Stored items from a collection:
════════════════

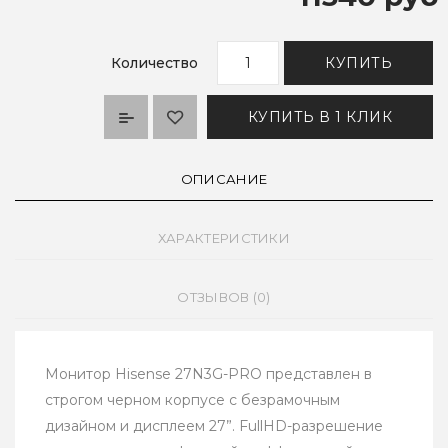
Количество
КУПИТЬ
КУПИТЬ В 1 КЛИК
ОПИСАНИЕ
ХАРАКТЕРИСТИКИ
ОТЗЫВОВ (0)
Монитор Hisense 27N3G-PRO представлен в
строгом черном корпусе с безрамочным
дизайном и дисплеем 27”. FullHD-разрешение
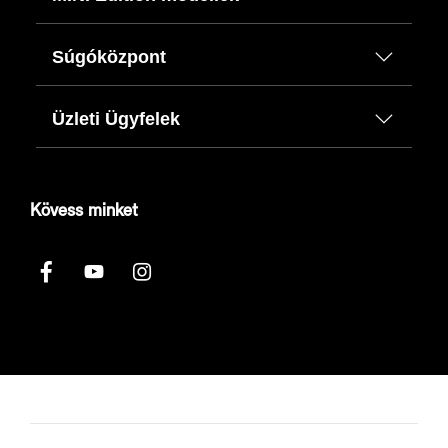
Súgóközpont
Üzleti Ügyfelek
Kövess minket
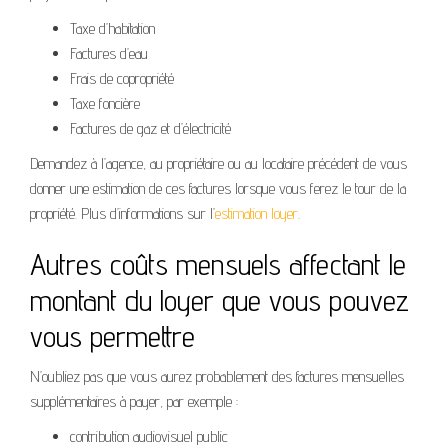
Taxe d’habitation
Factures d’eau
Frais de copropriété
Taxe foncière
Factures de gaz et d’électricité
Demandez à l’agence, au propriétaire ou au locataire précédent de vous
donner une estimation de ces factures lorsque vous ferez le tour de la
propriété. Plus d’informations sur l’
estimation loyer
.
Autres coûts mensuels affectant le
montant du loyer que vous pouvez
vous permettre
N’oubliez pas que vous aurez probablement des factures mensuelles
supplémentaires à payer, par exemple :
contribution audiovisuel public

════════════════

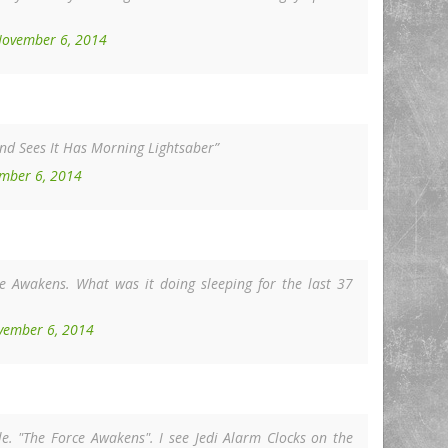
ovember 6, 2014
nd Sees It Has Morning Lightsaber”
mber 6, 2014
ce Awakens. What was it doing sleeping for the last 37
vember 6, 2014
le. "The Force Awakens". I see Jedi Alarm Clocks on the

════════════════

_Required work_
If a line above holds the string "vous", count it; give the final total as the only output.

_Answer box_
5